“I was able to see a technique that I hadn’t yet seen at any of my observations or at my school.”
This is a continuation of a series with our newest associate editor, Shayla Johnson, who is currently enrolled in a perfusion program. I asked her to join the editorial team because she reflects the passion and excitement that every perfusionist has- or otherwise they wouldn’t do it.
I am impressed that as a perfusion student she has the initiative to share her thoughts and impressions with us regarding the process of learning the art of perfusion technology from her own unique perspective:
“I am a first year perfusion student.I follow your facebook and website to stay updated on perfusion news from all around the world, and I love it. I saw the posting about needing bloggers and wanted to find out if you were interested in a student blogger. Either way, thank you for the work put into the website, it was valuable as I prepared to apply for my program as well as throughout it.
The name of the series is as above- LPM: A Student’s Perspective. There is a slight play on the acronym as the L stands for Learning as opposed to a metric for Q.
As we all know- regardless of experience level- we all learn minute by minute.
Shayla Johnson, Associate Editor
First Week of Rotations
With the start of a new quarter, and the beginning of my second year of perfusion school, I’ve entered the clinical rotation portion of my learning. It has been exciting, slightly intimidating, but very informative. My first site is my away site, so I’m in a new town and different house. It’s been years since I’ve felt like I “left” home for school. In a way, it makes the experience feel all the more genuine; a chance to go away to learn and completely focus on perfusion. Of course, that’s not so say that I don’t miss home!
One week down, and nine more to go.
The first week was more of an orientation week, and a chance to get acclimated to a new hospital. The instruments they use are different from ones used at my school; almost nothing was the same. It didn’t take long to learn the instrumentation for running ACT’s, blood gases, and glucose levels. The good part about rotating at several different sites is that we get exposed to a variety of instruments and ways of doing things. The pumps used at my site are also different, which takes some getting used to. My site uses a reservoir that has dual chambers which I found very interesting and had never seen before.

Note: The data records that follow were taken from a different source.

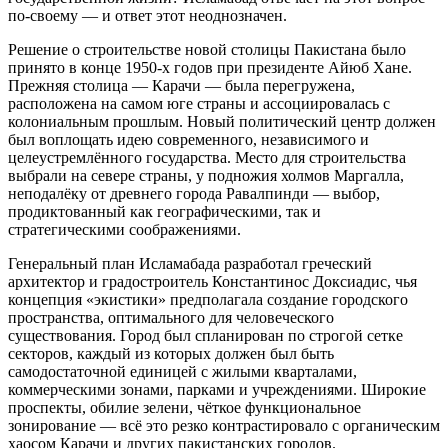
по-своему — и ответ этот неоднозначен.
Решение о строительстве новой столицы Пакистана было
принято в конце 1950-х годов при президенте Айюб Хане.
Прежняя столица — Карачи — была перегружена,
расположена на самом юге страны и ассоциировалась с
колониальным прошлым. Новый политический центр должен
был воплощать идею современного, независимого и
целеустремлённого государства. Место для строительства
выбрали на севере страны, у подножия холмов Маргалла,
неподалёку от древнего города Равалпинди — выбор,
продиктованный как географическими, так и
стратегическими соображениями.
Генеральный план Исламабада разработал греческий
архитектор и градостроитель Константинос Доксиадис, чья
концепция «экистики» предполагала создание городского
пространства, оптимального для человеческого
существования. Город был спланирован по строгой сетке
секторов, каждый из которых должен был быть
самодостаточной единицей с жилыми кварталами,
коммерческими зонами, парками и учреждениями. Широкие
проспекты, обилие зелени, чёткое функциональное
зонирование — всё это резко контрастировало с органическим
хаосом Карачи и других пакистанских городов.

My first week consisted of learning several new instruments, but the one I had not been previously exposed to first-hand was platelet-rich-plasma (PRP) collection. Whole blood is collected from the patient after the Swan-Ganz catheter is placed and then spun down in a centrifuge. Platelet poor plasma and red blood cells are separated from the platelet rich plasma. The PRP is used on the graft incision site as well the chest incision in order to promote healing.
In an effort to learn more about the application of PRP, I read a study by Serraino et al in which the use of PRP was compared to a control group and it was found that PRP significantly reduced both deep and superficial sternal wound infections in cardiac surgery. The procedure itself is relatively simple and not very time consuming. I am glad that I was able to see a technique that I hadn’t yet seen at any of my observations or at my school. While the first week was more about orientation to the hospital and getting acquainted with the equipment, I found that there was still lots to learn and I look forward to the rest of my time at this rotation site.
- Serraino, Giuseppe F, et al. “Platelet-rich plasma inside the sternotomy wound reduces the incidence of sternal wound infections.” International wound journal 12.3 (2015):260-4. Web.